[v1] mm: better GUP pin lru_add_drain_all()

[PATCH 6/7] mm: folio_may_be_cached() unless folio_test_large()

Posted by Hugh Dickins 5 months, 1 week ago

mm/swap.c and mm/mlock.c agree to drain any per-CPU batch as soon as
a large folio is added: so collect_longterm_unpinnable_folios() just
wastes effort when calling lru_add_drain_all() on a large folio.

But although there is good reason not to batch up PMD-sized folios,
we might well benefit from batching a small number of low-order mTHPs
(though unclear how that "small number" limitation will be implemented).

So ask if folio_may_be_cached() rather than !folio_test_large(), to
insulate those particular checks from future change.  Name preferred
to "folio_is_batchable" because large folios can well be put on a batch:
it's just the per-CPU LRU caches, drained much later, which need care.

Marked for stable, to counter the increase in lru_add_drain_all()s
from "mm/gup: check ref_count instead of lru before migration".

Suggested-by: David Hildenbrand <david@redhat.com>
Signed-off-by: Hugh Dickins <hughd@google.com>
Cc: <stable@vger.kernel.org>
---
 include/linux/swap.h | 10 ++++++++++
 mm/gup.c             |  5 +++--
 mm/mlock.c           |  6 +++---
 mm/swap.c            |  2 +-
 4 files changed, 17 insertions(+), 6 deletions(-)
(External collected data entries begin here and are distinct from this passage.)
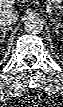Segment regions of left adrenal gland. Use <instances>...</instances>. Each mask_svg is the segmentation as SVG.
Wrapping results in <instances>:
<instances>
[{"instance_id": "left-adrenal-gland-1", "label": "left adrenal gland", "mask_w": 63, "mask_h": 107, "mask_svg": "<svg viewBox=\"0 0 63 107\" xmlns=\"http://www.w3.org/2000/svg\"><path fill=\"white\" fill-rule=\"evenodd\" d=\"M50 20L55 24V32L58 34V29L62 27V25L58 22V20L52 18L50 16Z\"/></svg>"}]
</instances>
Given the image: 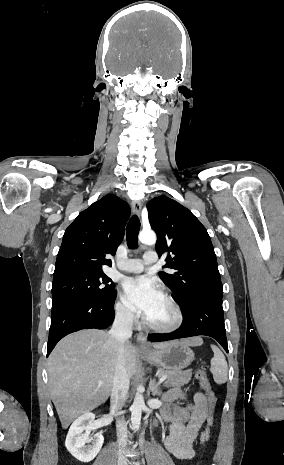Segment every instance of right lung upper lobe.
<instances>
[{
  "instance_id": "right-lung-upper-lobe-1",
  "label": "right lung upper lobe",
  "mask_w": 284,
  "mask_h": 465,
  "mask_svg": "<svg viewBox=\"0 0 284 465\" xmlns=\"http://www.w3.org/2000/svg\"><path fill=\"white\" fill-rule=\"evenodd\" d=\"M129 216L128 203L113 194L82 211L64 233L53 280L73 274L104 273L102 266H111V260L105 257L115 254Z\"/></svg>"
}]
</instances>
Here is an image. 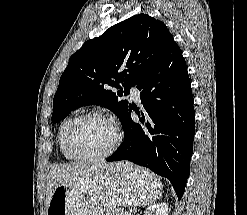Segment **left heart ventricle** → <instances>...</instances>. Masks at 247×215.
I'll return each instance as SVG.
<instances>
[{"label": "left heart ventricle", "instance_id": "obj_1", "mask_svg": "<svg viewBox=\"0 0 247 215\" xmlns=\"http://www.w3.org/2000/svg\"><path fill=\"white\" fill-rule=\"evenodd\" d=\"M115 131L108 122L89 118L82 121L75 133L76 149L83 154H97L107 150L113 143Z\"/></svg>", "mask_w": 247, "mask_h": 215}]
</instances>
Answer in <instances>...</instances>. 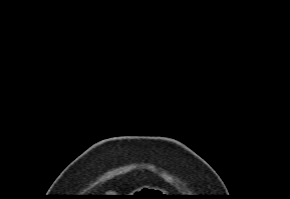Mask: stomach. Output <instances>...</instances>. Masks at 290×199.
<instances>
[{"mask_svg":"<svg viewBox=\"0 0 290 199\" xmlns=\"http://www.w3.org/2000/svg\"><path fill=\"white\" fill-rule=\"evenodd\" d=\"M158 191L157 188H151V187H147V191ZM139 192H141V189L139 190Z\"/></svg>","mask_w":290,"mask_h":199,"instance_id":"0dacf381","label":"stomach"}]
</instances>
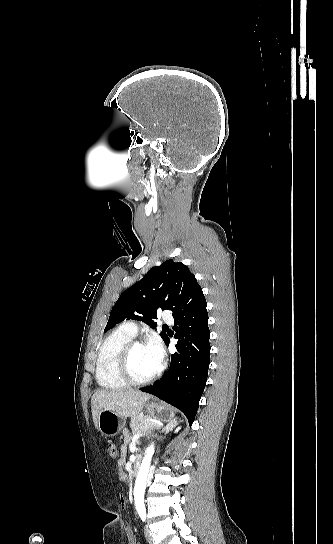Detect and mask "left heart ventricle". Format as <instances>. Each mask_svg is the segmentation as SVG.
Returning <instances> with one entry per match:
<instances>
[{"instance_id":"left-heart-ventricle-1","label":"left heart ventricle","mask_w":333,"mask_h":544,"mask_svg":"<svg viewBox=\"0 0 333 544\" xmlns=\"http://www.w3.org/2000/svg\"><path fill=\"white\" fill-rule=\"evenodd\" d=\"M159 368L148 345H137L131 354L130 369L136 379H146Z\"/></svg>"}]
</instances>
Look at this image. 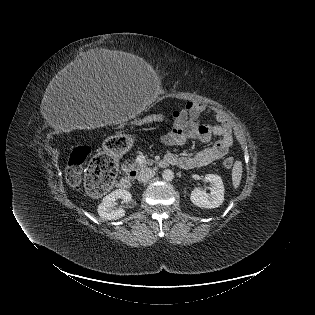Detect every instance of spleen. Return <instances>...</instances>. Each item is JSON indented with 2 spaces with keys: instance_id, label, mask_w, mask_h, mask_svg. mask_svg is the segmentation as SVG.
I'll return each mask as SVG.
<instances>
[{
  "instance_id": "spleen-1",
  "label": "spleen",
  "mask_w": 315,
  "mask_h": 315,
  "mask_svg": "<svg viewBox=\"0 0 315 315\" xmlns=\"http://www.w3.org/2000/svg\"><path fill=\"white\" fill-rule=\"evenodd\" d=\"M242 172H243L242 162L238 160L234 163V166L232 169V183H233L234 189H237L240 185Z\"/></svg>"
}]
</instances>
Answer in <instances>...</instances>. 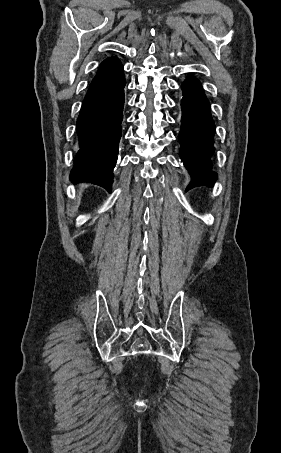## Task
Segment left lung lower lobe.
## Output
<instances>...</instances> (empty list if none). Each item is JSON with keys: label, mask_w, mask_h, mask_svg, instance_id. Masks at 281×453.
<instances>
[{"label": "left lung lower lobe", "mask_w": 281, "mask_h": 453, "mask_svg": "<svg viewBox=\"0 0 281 453\" xmlns=\"http://www.w3.org/2000/svg\"><path fill=\"white\" fill-rule=\"evenodd\" d=\"M182 91L181 131L178 139L181 144L180 157L192 177L187 187L189 190L196 186L211 185L217 180L210 160L215 150V125L200 82L188 77L182 84Z\"/></svg>", "instance_id": "left-lung-lower-lobe-1"}]
</instances>
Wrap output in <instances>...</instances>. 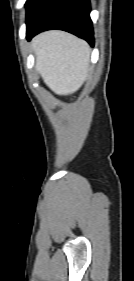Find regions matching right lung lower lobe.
Listing matches in <instances>:
<instances>
[{
    "label": "right lung lower lobe",
    "instance_id": "obj_1",
    "mask_svg": "<svg viewBox=\"0 0 134 281\" xmlns=\"http://www.w3.org/2000/svg\"><path fill=\"white\" fill-rule=\"evenodd\" d=\"M26 26L28 40L41 31L59 29L94 46L89 0H38L27 16Z\"/></svg>",
    "mask_w": 134,
    "mask_h": 281
}]
</instances>
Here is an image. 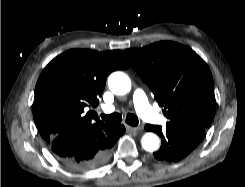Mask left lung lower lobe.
<instances>
[{"label": "left lung lower lobe", "mask_w": 245, "mask_h": 187, "mask_svg": "<svg viewBox=\"0 0 245 187\" xmlns=\"http://www.w3.org/2000/svg\"><path fill=\"white\" fill-rule=\"evenodd\" d=\"M145 130L153 131L161 137V147L154 153L158 160L177 162L192 152L201 141L205 129L198 127H171L162 129L157 125H145Z\"/></svg>", "instance_id": "left-lung-lower-lobe-1"}]
</instances>
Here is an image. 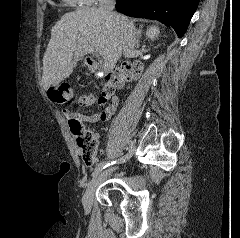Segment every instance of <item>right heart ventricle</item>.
<instances>
[{
  "label": "right heart ventricle",
  "mask_w": 240,
  "mask_h": 238,
  "mask_svg": "<svg viewBox=\"0 0 240 238\" xmlns=\"http://www.w3.org/2000/svg\"><path fill=\"white\" fill-rule=\"evenodd\" d=\"M68 4H73V5H81L83 4L82 0H63Z\"/></svg>",
  "instance_id": "obj_1"
}]
</instances>
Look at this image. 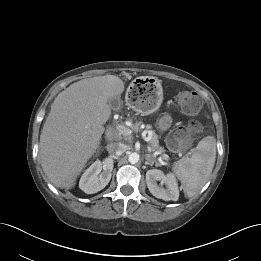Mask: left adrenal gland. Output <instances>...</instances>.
I'll return each instance as SVG.
<instances>
[{"label": "left adrenal gland", "instance_id": "obj_1", "mask_svg": "<svg viewBox=\"0 0 261 261\" xmlns=\"http://www.w3.org/2000/svg\"><path fill=\"white\" fill-rule=\"evenodd\" d=\"M145 159H146V164H149L151 166L154 164V161H152L149 154H146Z\"/></svg>", "mask_w": 261, "mask_h": 261}]
</instances>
diff --git a/include/linux/swap.h b/include/linux/swap.h
index 2fe6ed2cc3fd..b49a61c32238 100644
--- a/include/linux/swap.h
+++ b/include/linux/swap.h
@@ -385,6 +385,16 @@ void folio_add_lru_vma(struct folio *, struct vm_area_struct *);
 void mark_page_accessed(struct page *);
 void folio_mark_accessed(struct folio *);
 
+static inline bool folio_may_be_cached(struct folio *folio)
+{
+	/*
+	 * Holding PMD-sized folios in per-CPU LRU cache unbalances accounting.
+	 * Holding small numbers of low-order mTHP folios in per-CPU LRU cache
+	 * will be sensible, but nobody has implemented and tested that yet.
+	 */
+	return !folio_test_large(folio);
+}
+
 extern atomic_t lru_disable_count;
 
 static inline bool lru_cache_disabled(void)
diff --git a/mm/gup.c b/mm/gup.c
index 9f7c87f504a9..e70544c0f958 100644
--- a/mm/gup.c
+++ b/mm/gup.c
@@ -2309,8 +2309,9 @@ static unsigned long collect_longterm_unpinnable_folios(
 			continue;
 		}
 
-		if (drain_allow && folio_ref_count(folio) !=
-				   folio_expected_ref_count(folio) + 1) {
+		if (drain_allow && folio_may_be_cached(folio) &&
+				folio_ref_count(folio) !=
+				folio_expected_ref_count(folio) + 1) {
 			lru_add_drain_all();
 			drain_allow = false;
 		}
diff --git a/mm/mlock.c b/mm/mlock.c
index a1d93ad33c6d..427339dea380 100644
--- a/mm/mlock.c
+++ b/mm/mlock.c
@@ -255,7 +255,7 @@ void mlock_folio(struct folio *folio)
 
 	folio_get(folio);
 	if (!folio_batch_add(fbatch, mlock_lru(folio)) ||
-	    folio_test_large(folio) || lru_cache_disabled())
+	    !folio_may_be_cached(folio) || lru_cache_disabled())
 		mlock_folio_batch(fbatch);
 	local_unlock(&mlock_fbatch.lock);
 }
@@ -278,7 +278,7 @@ void mlock_new_folio(struct folio *folio)
 
 	folio_get(folio);
 	if (!folio_batch_add(fbatch, mlock_new(folio)) ||
-	    folio_test_large(folio) || lru_cache_disabled())
+	    !folio_may_be_cached(folio) || lru_cache_disabled())
 		mlock_folio_batch(fbatch);
 	local_unlock(&mlock_fbatch.lock);
 }
@@ -299,7 +299,7 @@ void munlock_folio(struct folio *folio)
 	 */
 	folio_get(folio);
 	if (!folio_batch_add(fbatch, folio) ||
-	    folio_test_large(folio) || lru_cache_disabled())
+	    !folio_may_be_cached(folio) || lru_cache_disabled())
 		mlock_folio_batch(fbatch);
 	local_unlock(&mlock_fbatch.lock);
 }
diff --git a/mm/swap.c b/mm/swap.c
index 6ae2d5680574..17438fd1f51a 100644
--- a/mm/swap.c
+++ b/mm/swap.c
@@ -192,7 +192,7 @@ static void __folio_batch_add_and_move(struct folio_batch __percpu *fbatch,
 		local_lock(&cpu_fbatches.lock);
 
 	if (!folio_batch_add(this_cpu_ptr(fbatch), folio) ||
-			folio_test_large(folio) || lru_cache_disabled())
+			!folio_may_be_cached(folio) || lru_cache_disabled())
 		folio_batch_move_lru(this_cpu_ptr(fbatch), move_fn);
 
 	if (disable_irq)
-- 
2.51.0

Re: [PATCH 6/7] mm: folio_may_be_cached() unless folio_test_large()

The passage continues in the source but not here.